Shortly after Sept. 11–I mean for like two seconds–New York was as American and determined as any other town. That seems like an eternity ago. It is barely a dream.
‐Last week, I discussed the fact that the New York Choral Society pulled out of the convention at the last second–they were scheduled to sing “Anchors Aweigh,” “From the Halls of Montezuma,” and other such songs in honor of America’s armed forces abroad. They had no trouble performing in Communist China (do they know what they do to homosexuals there?)–but their collective conscience in the end would not let them perform before Republicans.
Enjoy a letter from a reader:
“Dear Jay: As a West Point grad (1978), I say, bring down the West Point Glee Club to take up the slack. They are just up the road and are just now reporting in from their summer assignments. They won’t even have trouble singing ‘Anchors Aweigh,’ although they might have to rinse with Listerine afterward. (You know, the whole Army-Navy thing.)”
‐I suggest that you watch the media (and I know you do, Impromptus-ites): When violence occurs in the streets–if it does–will they report it?

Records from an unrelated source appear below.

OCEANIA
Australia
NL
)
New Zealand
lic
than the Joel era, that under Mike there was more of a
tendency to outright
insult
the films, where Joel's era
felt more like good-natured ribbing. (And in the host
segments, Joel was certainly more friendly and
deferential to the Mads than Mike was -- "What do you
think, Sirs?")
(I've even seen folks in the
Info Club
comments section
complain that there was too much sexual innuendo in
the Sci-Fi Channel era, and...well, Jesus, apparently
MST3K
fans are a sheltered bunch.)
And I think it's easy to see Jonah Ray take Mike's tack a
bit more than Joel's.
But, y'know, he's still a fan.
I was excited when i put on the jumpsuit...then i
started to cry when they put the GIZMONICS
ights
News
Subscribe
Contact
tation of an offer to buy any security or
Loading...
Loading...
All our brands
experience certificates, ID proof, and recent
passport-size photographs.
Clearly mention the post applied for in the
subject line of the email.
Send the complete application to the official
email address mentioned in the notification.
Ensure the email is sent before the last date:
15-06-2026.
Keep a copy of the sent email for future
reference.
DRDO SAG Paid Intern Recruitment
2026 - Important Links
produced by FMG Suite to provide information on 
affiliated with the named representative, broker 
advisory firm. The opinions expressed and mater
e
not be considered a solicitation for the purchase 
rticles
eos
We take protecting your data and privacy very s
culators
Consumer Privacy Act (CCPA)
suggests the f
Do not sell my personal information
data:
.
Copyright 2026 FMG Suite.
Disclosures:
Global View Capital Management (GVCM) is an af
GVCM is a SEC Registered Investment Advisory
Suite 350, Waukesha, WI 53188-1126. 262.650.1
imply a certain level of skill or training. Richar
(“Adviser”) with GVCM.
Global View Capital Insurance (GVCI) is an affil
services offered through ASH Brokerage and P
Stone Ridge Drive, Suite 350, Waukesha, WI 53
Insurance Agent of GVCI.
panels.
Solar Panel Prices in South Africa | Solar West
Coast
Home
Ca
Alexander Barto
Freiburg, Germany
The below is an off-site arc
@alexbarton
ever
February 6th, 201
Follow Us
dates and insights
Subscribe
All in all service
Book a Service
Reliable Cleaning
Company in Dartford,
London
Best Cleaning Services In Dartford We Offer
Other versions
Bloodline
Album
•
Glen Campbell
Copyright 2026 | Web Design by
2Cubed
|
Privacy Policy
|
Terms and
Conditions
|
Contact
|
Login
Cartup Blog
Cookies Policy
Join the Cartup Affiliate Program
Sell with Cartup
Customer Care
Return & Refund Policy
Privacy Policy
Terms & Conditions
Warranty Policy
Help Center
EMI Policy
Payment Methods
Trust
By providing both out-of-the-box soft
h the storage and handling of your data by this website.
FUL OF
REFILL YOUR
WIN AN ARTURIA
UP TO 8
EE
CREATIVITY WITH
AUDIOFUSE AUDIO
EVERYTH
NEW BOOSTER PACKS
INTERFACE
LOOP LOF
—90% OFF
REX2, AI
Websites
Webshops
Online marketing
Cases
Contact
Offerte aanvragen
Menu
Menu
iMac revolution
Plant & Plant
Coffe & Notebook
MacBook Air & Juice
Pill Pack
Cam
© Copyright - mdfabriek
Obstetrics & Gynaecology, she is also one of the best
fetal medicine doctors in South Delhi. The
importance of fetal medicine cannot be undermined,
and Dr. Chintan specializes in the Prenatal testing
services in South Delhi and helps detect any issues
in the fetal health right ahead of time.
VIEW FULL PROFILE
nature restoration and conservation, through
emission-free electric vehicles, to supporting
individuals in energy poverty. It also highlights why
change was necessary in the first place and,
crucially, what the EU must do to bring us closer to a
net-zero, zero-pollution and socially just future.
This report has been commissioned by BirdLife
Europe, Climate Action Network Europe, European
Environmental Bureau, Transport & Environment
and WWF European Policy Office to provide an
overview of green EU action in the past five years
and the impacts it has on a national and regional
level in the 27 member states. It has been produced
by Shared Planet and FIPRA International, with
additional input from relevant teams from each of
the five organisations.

Will they perfume it? Will they–as they have done in the past–portray the protesters as peaceful anti-war advocates? Or, if they’re fiercer–anti-American, lunatic–will the media reflect the ugly truth?
‐Speaking of the media: It’s funny how quickly things can change. About two seconds ago, the media were shuddering in horror at the idea that Arnold Schwarzenegger would be elected governor of California. It seemed the end of the world–this bodybuilding boob from Austria, governor of one of the bluest, fairest, Left-owned states.
Now, oddly, he’s used as a club to beat Bush with: Arnold the wise, popular moderate, deigning to help Bush a little bit by speaking at the convention, but not too much, by campaigning for him elsewhere. Oh-why-oh-why can’t the rest of the GOP be like that good, tolerant, gay-loving, abortion-condoning Arnold?
And two seconds ago, he was a mindless, drooling beast.
‐Boy, is this a dyspeptic Impromptus–I didn’t plan it that way. Honestly. We’ll see how it develops.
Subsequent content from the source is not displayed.